On the day Shun plans to apologize, he encounters a broken kite—an event that triggers a temporal ripple, leading him to three alternate life trajectories:

1. Comic Artist Path: Shun becomes a successful comic artist, marries his muse Carol Lam, and experiences personal and professional highs and lows, including the loss of his wife in a car accident and a return to art after retirement.
2. Civil Servant Path: Shun abandons his artistic dreams to pursue a stable career in public service, navigating bureaucratic challenges, family dynamics, and ethical dilemmas.
3. Triad Path: Shun is drawn into the criminal underworld, rising through the ranks of a triad organization, facing betrayal, violence, and eventual downfall.
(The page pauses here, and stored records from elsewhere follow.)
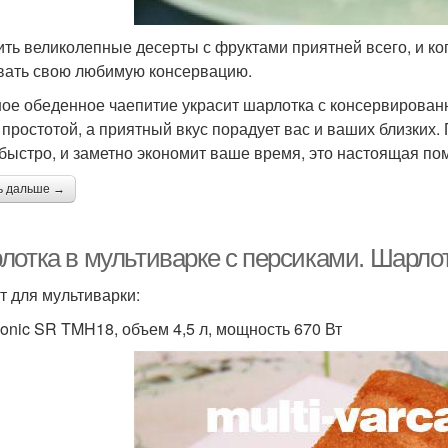
ить великолепные десерты с фруктами приятней всего, и ко
вать свою любимую консервацию.
ое обеденное чаепитие украсит шарлотка с консервированн
 простотой, а приятный вкус порадует вас и ваших близких
 быстро, и заметно экономит ваше время, это настоящая п
ь дальше →
лотка в мультиварке с персиками. Шарлот
т для мультиварки:
onic SR TMH18, объем 4,5 л, мощность 670 Вт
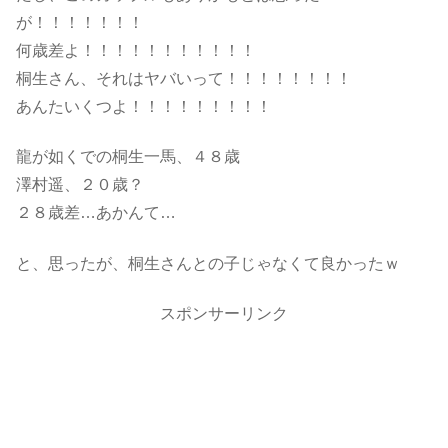
が！！！！！！！
何歳差よ！！！！！！！！！！！
桐生さん、それはヤバいって！！！！！！！！
あんたいくつよ！！！！！！！！！
龍が如くでの桐生一馬、４８歳
澤村遥、２０歳？
２８歳差…あかんて…
と、思ったが、桐生さんとの子じゃなくて良かったｗ
スポンサーリンク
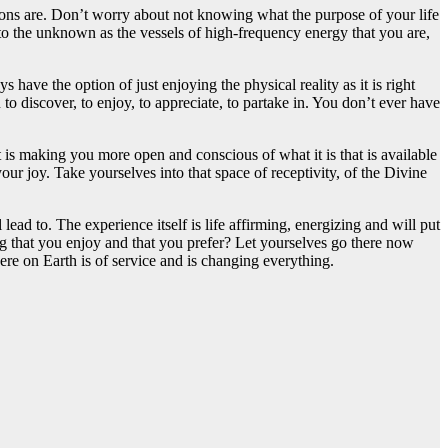
ions are. Don’t worry about not knowing what the purpose of your life
into the unknown as the vessels of high-frequency energy that you are,
ve the option of just enjoying the physical reality as it is right
 to discover, to enjoy, to appreciate, to partake in. You don’t ever have
It is making you more open and conscious of what it is that is available
our joy. Take yourselves into that space of receptivity, of the Divine
ead to. The experience itself is life affirming, energizing and will put
eing that you enjoy and that you prefer? Let yourselves go there now
re on Earth is of service and is changing everything.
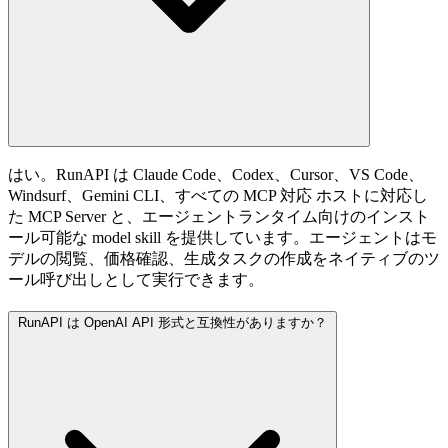
はい。RunAPI は Claude Code、Codex、Cursor、VS Code、
Windsurf、Gemini CLI、すべての MCP 対応 ホストに対応し
た MCP Server と、エージェントランタイム向けのインスト
ール可能な model skill を提供しています。エージェントはモ
デルの閲覧、価格確認、生成タスクの作成をネイティブのツ
ール呼び出しとして実行できます。
RunAPI は OpenAI API 形式と互換性がありますか？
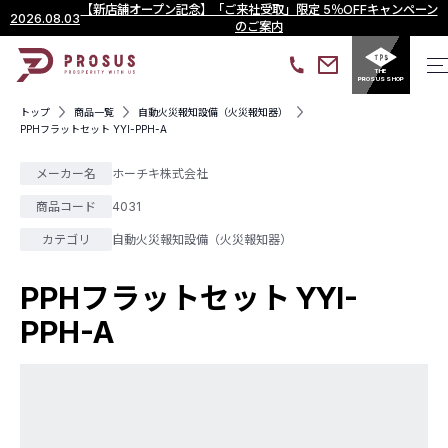
【新店舗オープン記念】「ご来社受取」限定 5％OFFキャンペーン
2026.08.03
のご案内
THE
PROSUS SHOP
トップ
商品一覧
自動火災報知設備（火災報知器）
PPHフラットセット YYI-PPH-A
メーカー名
ホーチキ株式会社
商品コード
4031
カテゴリ
自動火災報知設備（火災報知器）
PPHフラットセット YYI-
PPH-A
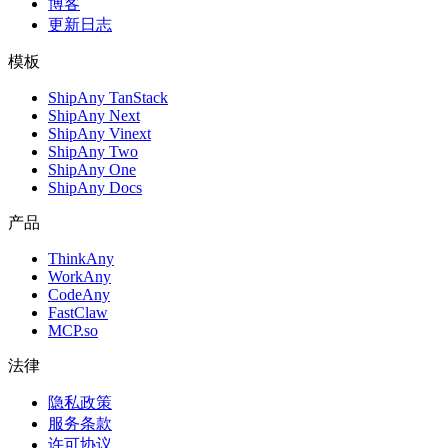
博客
更新日志
模板
ShipAny TanStack
ShipAny Next
ShipAny Vinext
ShipAny Two
ShipAny One
ShipAny Docs
产品
ThinkAny
WorkAny
CodeAny
FastClaw
MCP.so
法律
隐私政策
服务条款
许可协议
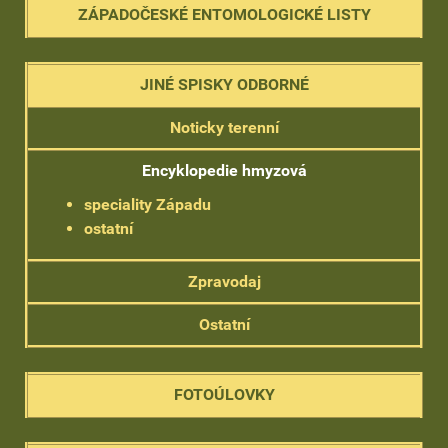
ZÁPADOČESKÉ ENTOMOLOGICKÉ LISTY
JINÉ SPISKY ODBORNÉ
Noticky terenní
Encyklopedie hmyzová
speciality Západu
ostatní
Zpravodaj
Ostatní
FOTOÚLOVKY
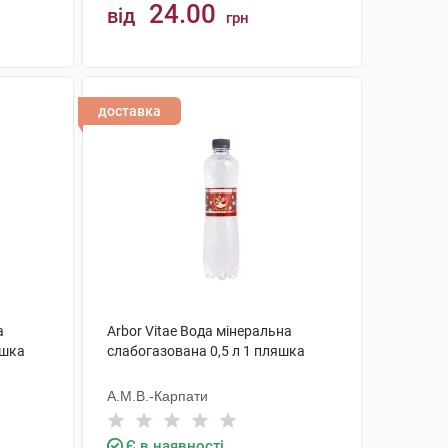
24.00
від
грн
КУПИТИ
доставка
а
Arbor Vitae Вода мінеральна
яшка
слабогазована 0,5 л 1 пляшка
А.М.В.-Карпати
Є в наявності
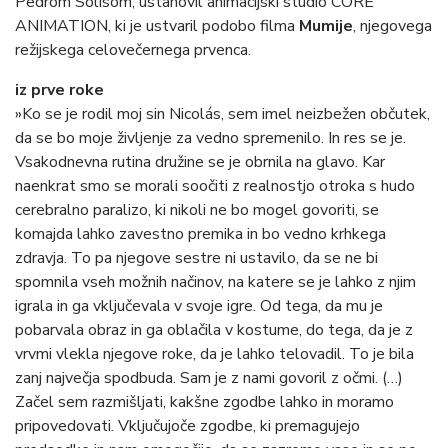
Pedrom Solisom, ustanovil animacijski studio CORE
ANIMATION, ki je ustvaril podobo filma
Mumije
, njegovega
režijskega celovečernega prvenca.
iz prve roke
»Ko se je rodil moj sin Nicolás, sem imel neizbežen občutek,
da se bo moje življenje za vedno spremenilo. In res se je.
Vsakodnevna rutina družine se je obrnila na glavo. Kar
naenkrat smo se morali soočiti z realnostjo otroka s hudo
cerebralno paralizo, ki nikoli ne bo mogel govoriti, se
komajda lahko zavestno premika in bo vedno krhkega
zdravja. To pa njegove sestre ni ustavilo, da se ne bi
spomnila vseh možnih načinov, na katere se je lahko z njim
igrala in ga vključevala v svoje igre. Od tega, da mu je
pobarvala obraz in ga oblačila v kostume, do tega, da je z
vrvmi vlekla njegove roke, da je lahko telovadil. To je bila
zanj največja spodbuda. Sam je z nami govoril z očmi. (…)
Začel sem razmišljati, kakšne zgodbe lahko in moramo
pripovedovati. Vključujoče zgodbe, ki premagujejo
Each path reflects different facets of Hong Kong society and history, including major events such as the 1987 stock market crash, the 1997 handover, the SARS outbreak, and urban redevelopment controversies.

== Cast ==
The role of Lok Chak Shun is portrayed by multiple actors across different life stages and timelines:

- Ernesto de Sousa – Lok Chak Shun (Adult)
- Power Chan – Lok Chak Shun (Middle-aged)
- Tomi Ng – Lok Chak Shun (Teenage)
- Ng Wing Sze, Ashley Lin, Chrissie Chau, Ben Yuen, Tony Wu, Emotion Cheung, Pancy Chan, and Yiyi Zhao play key supporting roles across the three timelines

== Release ==
"What If" premiered on ViuTV on March 31, 2025, airing weekdays at 21:30. The final two episodes were broadcast consecutively on April 13, 2025. A "full version" with extended scenes was later made available online. The series was also released on Bilibili for mainland Chinese audiences, albeit with some edited content.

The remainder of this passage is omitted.